- BRIEF
Select every line containing the word "Tanques" from the material, and copy those lines.

##### RECORDS PROVIDED #####

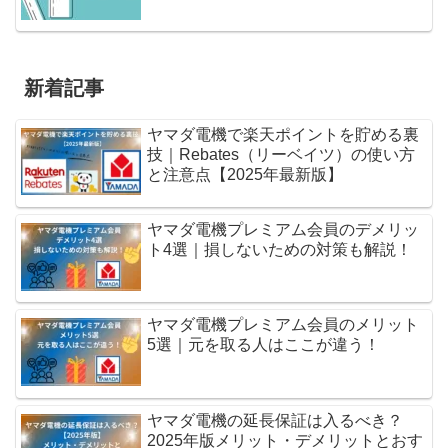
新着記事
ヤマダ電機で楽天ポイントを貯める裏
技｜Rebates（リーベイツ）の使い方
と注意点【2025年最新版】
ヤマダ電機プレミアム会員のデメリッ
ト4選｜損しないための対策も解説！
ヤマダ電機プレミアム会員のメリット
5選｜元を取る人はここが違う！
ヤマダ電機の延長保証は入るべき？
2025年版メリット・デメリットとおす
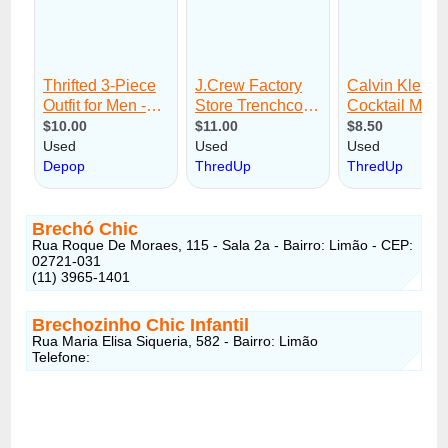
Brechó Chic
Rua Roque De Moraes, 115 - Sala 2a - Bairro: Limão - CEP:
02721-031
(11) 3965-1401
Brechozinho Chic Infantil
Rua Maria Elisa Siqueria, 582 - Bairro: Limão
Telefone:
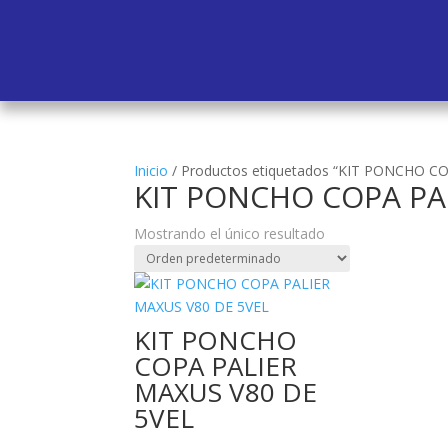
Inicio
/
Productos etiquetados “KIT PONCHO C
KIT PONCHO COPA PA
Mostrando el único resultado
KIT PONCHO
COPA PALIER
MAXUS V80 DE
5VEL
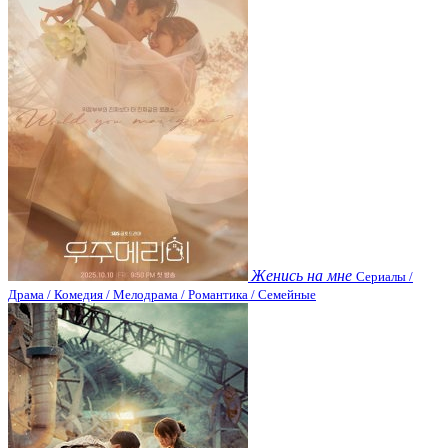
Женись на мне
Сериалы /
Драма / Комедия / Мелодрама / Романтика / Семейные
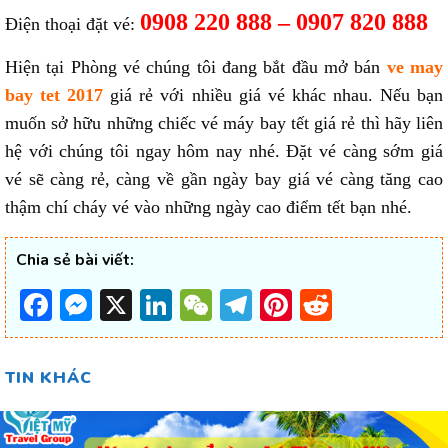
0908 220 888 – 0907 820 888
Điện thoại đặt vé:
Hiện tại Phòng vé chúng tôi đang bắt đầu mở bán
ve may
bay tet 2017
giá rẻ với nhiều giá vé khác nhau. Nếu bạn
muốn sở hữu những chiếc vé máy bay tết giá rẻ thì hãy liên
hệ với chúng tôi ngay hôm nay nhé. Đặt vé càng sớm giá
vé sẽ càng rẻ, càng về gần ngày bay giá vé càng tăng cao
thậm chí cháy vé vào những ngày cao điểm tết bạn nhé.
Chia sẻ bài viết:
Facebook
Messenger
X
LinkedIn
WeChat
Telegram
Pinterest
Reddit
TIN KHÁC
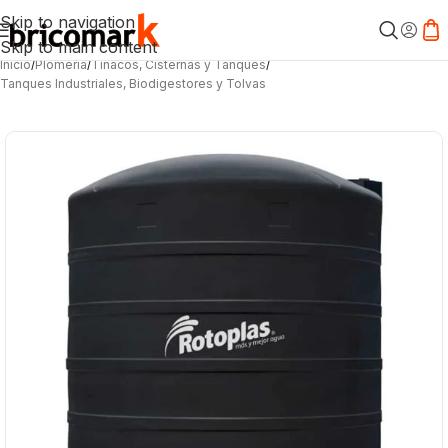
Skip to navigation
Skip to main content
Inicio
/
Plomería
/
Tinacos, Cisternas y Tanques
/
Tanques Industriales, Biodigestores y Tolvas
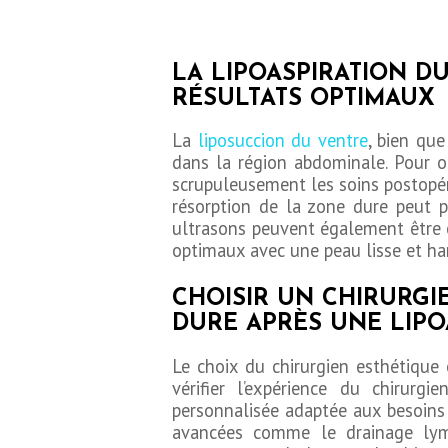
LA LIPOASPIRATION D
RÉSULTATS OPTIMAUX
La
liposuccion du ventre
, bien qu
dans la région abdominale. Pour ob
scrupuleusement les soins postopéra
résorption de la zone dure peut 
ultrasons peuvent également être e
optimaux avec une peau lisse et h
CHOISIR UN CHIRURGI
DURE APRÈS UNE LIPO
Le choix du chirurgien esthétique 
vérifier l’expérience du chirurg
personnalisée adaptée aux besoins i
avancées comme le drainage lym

#####

- WRITTEN RESPONSE
Tinacos, Cisternas y Tanques
Tanques Industriales, Biodigestores y Tolvas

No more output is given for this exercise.